## About this exercise
Return the data below unchanged, without images.

## Material to process
<<<<

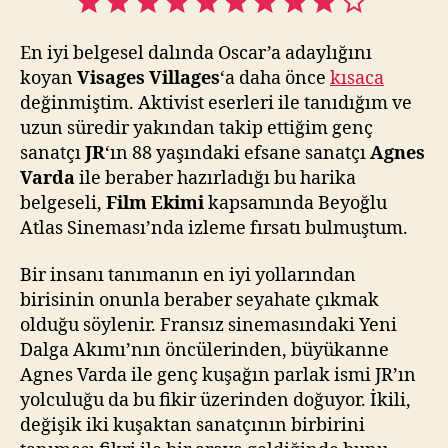
(2017)
a
z
En iyi belgesel dalında Oscar’a adaylığını
koyan
Visages Villages
‘a daha önce
kısaca
değinmiştim. Aktivist eserleri ile tanıdığım ve
uzun süredir yakından takip ettiğim genç
sanatçı
JR
‘ın 88 yaşındaki efsane sanatçı
Agnes
Varda
ile beraber hazırladığı bu harika
belgeseli,
Film Ekimi
kapsamında Beyoğlu
Atlas Sineması’nda izleme fırsatı bulmuştum.
Bir insanı tanımanın en iyi yollarından
birisinin onunla beraber seyahate çıkmak
olduğu söylenir. Fransız sinemasındaki Yeni
Dalga Akımı’nın öncülerinden, büyükanne
Agnes Varda ile genç kuşağın parlak ismi JR’ın
yolculuğu da bu fikir üzerinden doğuyor. İkili,
değişik iki kuşaktan sanatçının birbirini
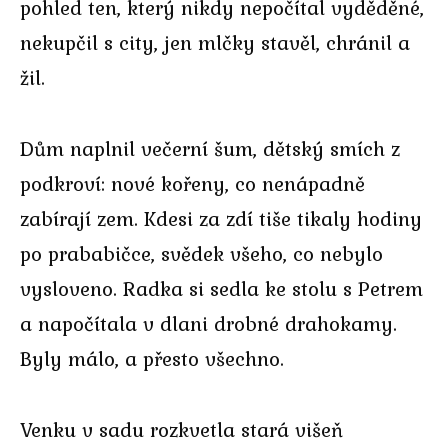
pohled ten, který nikdy nepočítal vyděděné,
nekupčil s city, jen mlčky stavěl, chránil a
žil.
Dům naplnil večerní šum, dětský smích z
podkroví: nové kořeny, co nenápadně
zabírají zem. Kdesi za zdí tiše tikaly hodiny
po prababičce, svědek všeho, co nebylo
vysloveno. Radka si sedla ke stolu s Petrem
a napočítala v dlani drobné drahokamy.
Byly málo, a přesto všechno.
Venku v sadu rozkvetla stará višeň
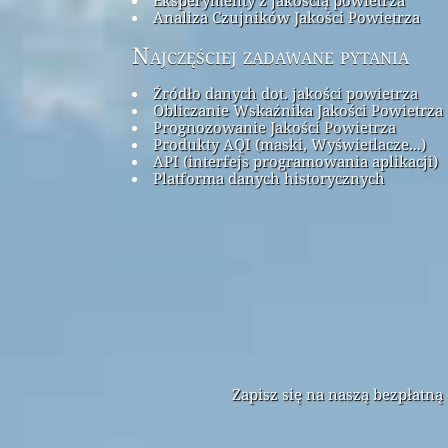
Analiza Czujników Jakości Powietrza
Najczęściej zadawane pytania
Źródło danych dot. jakości powietrza
Obliczanie Wskaźnika Jakości Powietrza 
Prognozowanie Jakości Powietrza
Produkty AQI (maski, Wyświetlacze...)
API (interfejs programowania aplikacji)
Platforma danych historycznych
Zapisz się na naszą bezpłatn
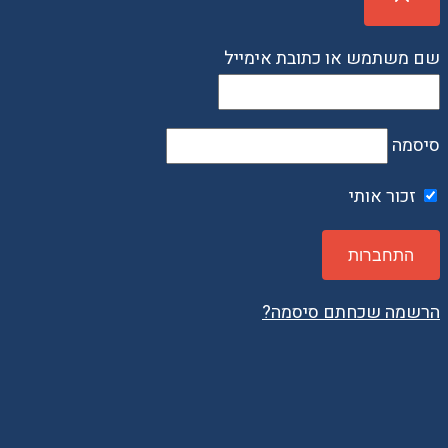
שם משתמש או כתובת אימייל
סיסמה
זכור אותי
הרשמה
שכחתם סיסמה?
תפריט נגישות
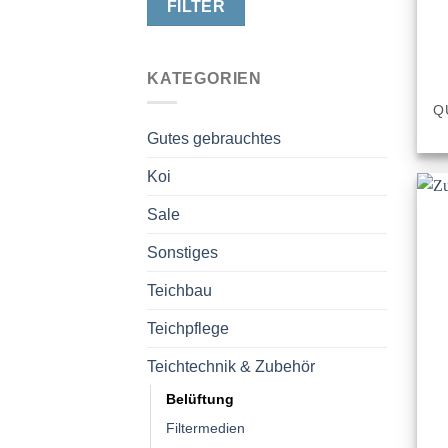
FILTER
KATEGORIEN
Q
Gutes gebrauchtes
Koi
Sale
Sonstiges
Teichbau
Teichpflege
Teichtechnik & Zubehör
Belüftung
Filtermedien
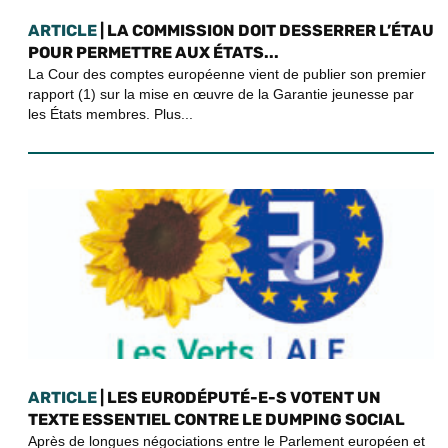
ARTICLE
| LA COMMISSION DOIT DESSERRER L’ÉTAU
POUR PERMETTRE AUX ÉTATS...
La Cour des comptes européenne vient de publier son premier
rapport (1) sur la mise en œuvre de la Garantie jeunesse par
les États membres. Plus...
ARTICLE
| LES EURODÉPUTÉ-E-S VOTENT UN
TEXTE ESSENTIEL CONTRE LE DUMPING SOCIAL
Après de longues négociations entre le Parlement européen et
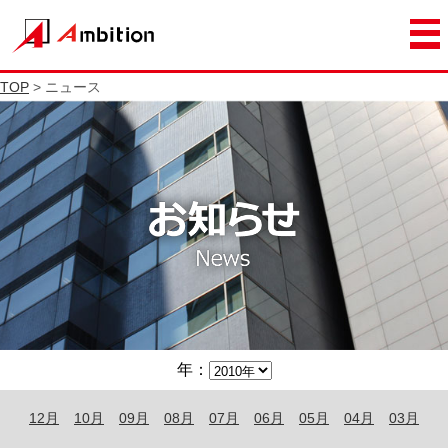
TOP
> ニュース
年：
12月
10月
09月
08月
07月
06月
05月
04月
03月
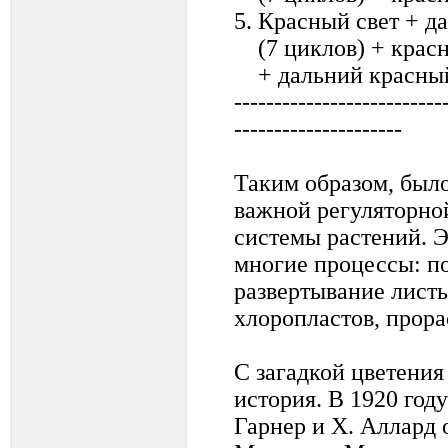
5. Красный свет + д
(7 циклов) + красн
+ дальний красны
--------------------------
---------------------
Таким образом, было
важной регуляторно
системы растений. Э
многие процессы: по
развертывание лист
хлоропластов, прора
С загадкой цветения
история. В 1920 год
Гарнер и Х. Аллард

>>>>

## Result below
(2017)
a
z
En iyi belgesel dalında Oscar’a adaylığını
koyan
Visages Villages
‘a daha önce
kısaca
değinmiştim. Aktivist eserleri ile tanıdığım ve
uzun süredir yakından takip ettiğim genç
sanatçı
JR
‘ın 88 yaşındaki efsane sanatçı
Agnes
Varda
ile beraber hazırladığı bu harika
belgeseli,
Film Ekimi
kapsamında Beyoğlu
Atlas Sineması’nda izleme fırsatı bulmuştum.
Bir insanı tanımanın en iyi yollarından
birisinin onunla beraber seyahate çıkmak
olduğu söylenir. Fransız sinemasındaki Yeni
Dalga Akımı’nın öncülerinden, büyükanne
Agnes Varda ile genç kuşağın parlak ismi JR’ın
yolculuğu da bu fikir üzerinden doğuyor. İkili,
değişik iki kuşaktan sanatçının birbirini
pohled ten, který nikdy nepočítal vyděděné,
nekupčil s city, jen mlčky stavěl, chránil a
žil.
Dům naplnil večerní šum, dětský smích z
podkroví: nové kořeny, co nenápadně
zabírají zem. Kdesi za zdí tiše tikaly hodiny
po prababičce, svědek všeho, co nebylo
vysloveno. Radka si sedla ke stolu s Petrem
a napočítala v dlani drobné drahokamy.
Byly málo, a přesto všechno.
Venku v sadu rozkvetla stará višeň
Analiza Czujników Jakości Powietrza
Najczęściej zadawane pytania
Źródło danych dot. jakości powietrza
Obliczanie Wskaźnika Jakości Powietrza 
Prognozowanie Jakości Powietrza
Produkty AQI (maski, Wyświetlacze...)
API (interfejs programowania aplikacji)
Platforma danych historycznych
Zapisz się na naszą bezpłatn
שם משתמש או כתובת אימייל
סיסמה
זכור אותי
הרשמה
שכחתם סיסמה?
תפריט נגישות
FILTER
KATEGORIEN
Q
Gutes gebrauchtes
Koi
Sale
Sonstiges
Teichbau
Teichpflege
Teichtechnik & Zubehör
Belüftung
Filtermedien
ARTICLE
| LA COMMISSION DOIT DESSERRER L’ÉTAU
POUR PERMETTRE AUX ÉTATS...
La Cour des comptes européenne vient de publier son premier
rapport (1) sur la mise en œuvre de la Garantie jeunesse par
les États membres. Plus...
ARTICLE
| LES EURODÉPUTÉ-E-S VOTENT UN
TEXTE ESSENTIEL CONTRE LE DUMPING SOCIAL
Après de longues négociations entre le Parlement européen et
TOP
> ニュース
年：
12月
10月
09月
08月
07月
06月
05月
04月
03月
5. Красный свет + д
(7 циклов) + красн
+ дальний красны
--------------------------
---------------------
Таким образом, было
важной регуляторно
системы растений. Э
многие процессы: по
развертывание лист
хлоропластов, прора
С загадкой цветения
история. В 1920 год
Гарнер и Х. Аллард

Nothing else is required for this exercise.